I wrote, at the time;
‘Doing it… [seven day working] … across the NHS will require a realignment of junior doctors hours and a redistribution of the salary budget.
As a nurse pointed out; ‘We don’t get paid extra for weekends, why should the doctors?’
Err, tricky question.’
The junior-docs balloted, went on strike. It was a curious affair.
The strike passed uneventfully and press interest waned. The hidden damage was to the waiting lists. By the end of the dispute over 101,109 outpatient appointments were cancelled, plus the knock-on effect on elective lists.
The Patient’s Association was all-but silent. As they are today. Their President, Robert Francis’ safe staffing recommendations, long since sidelined.
The doctor’s claims that their hours were extended and their pay cut, were patently not true. In the end Hunt imposed the new contract and the aggro fizzled out.
The patients were the losers.
This time the strike is easier to understand. Not an arcane argy-bargy over a complicated contract. Just plain and simple, ‘more money’. The JDs are reported as looking for a 26% up-lift.
This is not correct.
The BMA claims that junior doctors’ pay has fallen 26% since 2008/9, and asked the government to restore it to this level.

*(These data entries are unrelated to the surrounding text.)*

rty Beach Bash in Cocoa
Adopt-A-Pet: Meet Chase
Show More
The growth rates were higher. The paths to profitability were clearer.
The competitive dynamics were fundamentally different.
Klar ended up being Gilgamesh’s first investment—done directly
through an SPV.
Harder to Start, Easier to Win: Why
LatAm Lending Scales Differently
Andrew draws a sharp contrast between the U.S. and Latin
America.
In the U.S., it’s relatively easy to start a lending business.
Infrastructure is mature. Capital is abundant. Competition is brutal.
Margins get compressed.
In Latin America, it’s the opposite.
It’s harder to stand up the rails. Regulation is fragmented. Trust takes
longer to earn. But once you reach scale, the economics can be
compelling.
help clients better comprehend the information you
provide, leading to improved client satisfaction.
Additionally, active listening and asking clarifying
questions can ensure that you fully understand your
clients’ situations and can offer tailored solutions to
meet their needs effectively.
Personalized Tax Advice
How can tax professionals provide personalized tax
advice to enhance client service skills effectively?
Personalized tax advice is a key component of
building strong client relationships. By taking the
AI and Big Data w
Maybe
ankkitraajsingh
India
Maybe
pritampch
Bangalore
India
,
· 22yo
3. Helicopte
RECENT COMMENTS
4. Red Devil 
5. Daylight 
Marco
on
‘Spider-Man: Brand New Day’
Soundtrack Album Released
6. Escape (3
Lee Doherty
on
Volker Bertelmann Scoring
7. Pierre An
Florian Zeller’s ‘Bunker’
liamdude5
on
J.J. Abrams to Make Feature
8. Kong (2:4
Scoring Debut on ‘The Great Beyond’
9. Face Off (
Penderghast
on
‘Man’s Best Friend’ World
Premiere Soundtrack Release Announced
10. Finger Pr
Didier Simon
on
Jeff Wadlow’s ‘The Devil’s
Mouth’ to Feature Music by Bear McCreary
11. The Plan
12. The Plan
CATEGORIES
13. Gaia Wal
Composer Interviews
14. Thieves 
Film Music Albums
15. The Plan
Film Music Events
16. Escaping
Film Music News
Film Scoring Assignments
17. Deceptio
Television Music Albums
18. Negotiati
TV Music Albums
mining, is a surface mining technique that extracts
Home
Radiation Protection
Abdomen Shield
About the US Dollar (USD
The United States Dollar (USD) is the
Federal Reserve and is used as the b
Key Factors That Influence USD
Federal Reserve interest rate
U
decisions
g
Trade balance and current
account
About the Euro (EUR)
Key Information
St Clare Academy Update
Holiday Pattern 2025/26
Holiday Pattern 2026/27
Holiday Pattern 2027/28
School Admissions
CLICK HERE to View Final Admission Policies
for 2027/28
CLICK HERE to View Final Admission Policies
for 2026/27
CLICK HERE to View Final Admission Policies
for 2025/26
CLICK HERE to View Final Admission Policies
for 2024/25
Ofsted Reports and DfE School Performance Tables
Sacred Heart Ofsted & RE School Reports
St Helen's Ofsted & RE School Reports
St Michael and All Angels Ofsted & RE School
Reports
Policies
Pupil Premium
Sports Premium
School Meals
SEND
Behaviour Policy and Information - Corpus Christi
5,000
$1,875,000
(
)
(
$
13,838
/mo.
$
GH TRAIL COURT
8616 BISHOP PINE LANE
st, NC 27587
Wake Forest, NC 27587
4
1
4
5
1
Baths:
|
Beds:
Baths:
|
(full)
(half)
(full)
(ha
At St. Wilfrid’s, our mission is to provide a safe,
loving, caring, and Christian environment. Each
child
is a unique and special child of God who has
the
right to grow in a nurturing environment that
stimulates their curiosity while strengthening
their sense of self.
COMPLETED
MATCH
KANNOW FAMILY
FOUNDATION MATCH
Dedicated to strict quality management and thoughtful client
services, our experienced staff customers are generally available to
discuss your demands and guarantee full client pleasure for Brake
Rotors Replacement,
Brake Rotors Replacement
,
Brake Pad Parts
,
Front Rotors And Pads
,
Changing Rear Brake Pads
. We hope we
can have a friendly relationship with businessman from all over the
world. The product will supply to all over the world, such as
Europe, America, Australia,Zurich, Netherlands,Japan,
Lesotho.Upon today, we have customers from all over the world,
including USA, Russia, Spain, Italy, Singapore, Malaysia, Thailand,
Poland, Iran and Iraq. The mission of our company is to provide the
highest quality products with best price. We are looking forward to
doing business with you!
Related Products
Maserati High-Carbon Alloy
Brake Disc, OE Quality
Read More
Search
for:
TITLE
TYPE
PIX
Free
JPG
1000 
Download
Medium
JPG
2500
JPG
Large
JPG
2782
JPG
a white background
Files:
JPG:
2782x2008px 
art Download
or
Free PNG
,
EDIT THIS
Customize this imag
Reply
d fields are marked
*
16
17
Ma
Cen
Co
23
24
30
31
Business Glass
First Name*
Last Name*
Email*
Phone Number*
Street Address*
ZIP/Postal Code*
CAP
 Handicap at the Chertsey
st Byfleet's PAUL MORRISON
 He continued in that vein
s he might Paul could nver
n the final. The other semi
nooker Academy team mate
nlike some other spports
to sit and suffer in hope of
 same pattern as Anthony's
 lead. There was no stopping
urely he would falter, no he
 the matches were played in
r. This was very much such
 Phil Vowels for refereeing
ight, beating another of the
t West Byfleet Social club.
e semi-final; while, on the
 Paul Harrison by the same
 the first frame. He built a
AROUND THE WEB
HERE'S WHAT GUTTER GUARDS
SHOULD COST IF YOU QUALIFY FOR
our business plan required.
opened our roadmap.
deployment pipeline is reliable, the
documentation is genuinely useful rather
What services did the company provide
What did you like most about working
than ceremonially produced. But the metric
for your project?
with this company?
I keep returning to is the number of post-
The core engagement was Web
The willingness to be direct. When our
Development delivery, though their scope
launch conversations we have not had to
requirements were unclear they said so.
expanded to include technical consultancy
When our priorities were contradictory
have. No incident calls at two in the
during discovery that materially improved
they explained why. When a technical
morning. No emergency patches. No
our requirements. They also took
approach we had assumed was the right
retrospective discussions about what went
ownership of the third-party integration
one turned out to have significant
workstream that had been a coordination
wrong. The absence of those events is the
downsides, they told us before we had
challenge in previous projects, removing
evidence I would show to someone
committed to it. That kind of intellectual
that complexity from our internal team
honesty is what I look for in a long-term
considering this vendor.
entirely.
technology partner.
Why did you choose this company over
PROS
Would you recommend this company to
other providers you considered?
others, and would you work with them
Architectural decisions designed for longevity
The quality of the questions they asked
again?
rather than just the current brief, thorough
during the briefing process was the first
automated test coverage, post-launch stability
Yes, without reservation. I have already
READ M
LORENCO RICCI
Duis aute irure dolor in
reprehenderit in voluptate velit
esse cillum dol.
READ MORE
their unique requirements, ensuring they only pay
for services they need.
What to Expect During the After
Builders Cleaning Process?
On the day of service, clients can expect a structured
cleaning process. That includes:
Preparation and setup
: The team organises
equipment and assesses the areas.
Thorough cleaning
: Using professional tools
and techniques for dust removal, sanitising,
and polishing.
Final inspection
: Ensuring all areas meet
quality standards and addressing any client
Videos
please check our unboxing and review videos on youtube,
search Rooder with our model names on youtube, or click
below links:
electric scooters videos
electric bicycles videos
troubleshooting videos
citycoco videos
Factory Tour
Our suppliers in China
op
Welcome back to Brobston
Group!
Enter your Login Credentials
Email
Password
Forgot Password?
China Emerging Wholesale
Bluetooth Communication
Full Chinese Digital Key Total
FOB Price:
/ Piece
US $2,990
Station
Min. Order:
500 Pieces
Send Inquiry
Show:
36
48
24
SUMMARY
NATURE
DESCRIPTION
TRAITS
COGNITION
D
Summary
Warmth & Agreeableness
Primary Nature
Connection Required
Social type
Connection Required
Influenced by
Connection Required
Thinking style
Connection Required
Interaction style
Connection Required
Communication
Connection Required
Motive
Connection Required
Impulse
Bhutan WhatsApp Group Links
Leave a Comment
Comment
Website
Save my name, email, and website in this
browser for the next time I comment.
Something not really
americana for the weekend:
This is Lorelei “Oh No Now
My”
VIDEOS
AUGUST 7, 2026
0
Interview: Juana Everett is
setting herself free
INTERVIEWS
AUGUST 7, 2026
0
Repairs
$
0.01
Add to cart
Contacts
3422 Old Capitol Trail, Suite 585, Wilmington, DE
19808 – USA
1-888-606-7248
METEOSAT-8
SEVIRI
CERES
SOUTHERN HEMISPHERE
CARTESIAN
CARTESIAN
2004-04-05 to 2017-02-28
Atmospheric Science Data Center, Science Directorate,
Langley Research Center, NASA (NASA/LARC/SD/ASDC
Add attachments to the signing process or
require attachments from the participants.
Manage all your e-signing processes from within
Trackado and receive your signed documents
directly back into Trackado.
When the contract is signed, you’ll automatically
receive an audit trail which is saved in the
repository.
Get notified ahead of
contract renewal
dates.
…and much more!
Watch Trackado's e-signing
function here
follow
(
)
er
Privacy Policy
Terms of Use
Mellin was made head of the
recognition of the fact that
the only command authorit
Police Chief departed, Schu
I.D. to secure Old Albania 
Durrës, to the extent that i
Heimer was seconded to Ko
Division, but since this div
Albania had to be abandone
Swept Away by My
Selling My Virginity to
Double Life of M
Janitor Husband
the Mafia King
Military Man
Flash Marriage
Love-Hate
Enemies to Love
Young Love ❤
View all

This would amount to a rise of about 35%.
Their beef is encapsulated in this short film. A grumpy looking young man does his best to sound determined and sinister. It’s the usual; ‘they’ve made us do it’… ‘it’s the only way’… blah… blah…
I felt compelled to point out that the polemic made no mention of patients only to be reminded (by a Dr Qureshi), that; ‘the BMA was a union and not a patient safety service.’
The General Medical Council remind doctors that whilst they may take part in a legal strike, they must;
‘…make the care of your patient your first concern.’
Not according to Dr Qureshi and his mates, who is shoving the responsibility onto Consultants.
They might do well to have a look at the BMA’s guidance that makes the point; consultants have no obligation to ‘act down’.
The BMA say it’s all up to the employer to sort out the mess. How? They tell us;
‘… the only feasible way … is for your employer to cancel almost all elective care prior to, during, and after the junior doctors’ action.’
They are right, it is the only option and in 72hrs probably 200,000 patients will take the hit, again.
I wonder, doctors, instead of unleashing their discontent on the luckless patients and Trusts, neither of whom have any power to increase a doctor’s wages, they might ask; if the value of their pay has so badly stagnated… why have the BMA been asleep at the wheel and allowed it to happen.
JD’s beef is really with a failing trades union.
Structural failings in workforce planning in the NHS, political choices and poor representation are not something to punish patients for.
Moral and ethic codes are the concepts we chose to live by. Mostly founded in our religious beliefs, our upbringing, family and experiences.
Can it be argued;
Deliberate damage to another human being is an offence in law.
Denying treatment from those who need it and have paid for it, from their taxes, might be regarded, at the very least, as aggravated robbery.
Rules and guidance, about strikes, is man-made, by organisations founded on nothing but a desire to manufacture their own morale codes… to suit themselves.
In the case of the BMA, the RCN and their regulating bodies, NMC and GMC, codes and guidance are contradictory, fail in any test of practicality and at any level of ethical challenge.
… but if you are a striking doctor, that’s ok. A couple of hundred thousand patients can take the hit.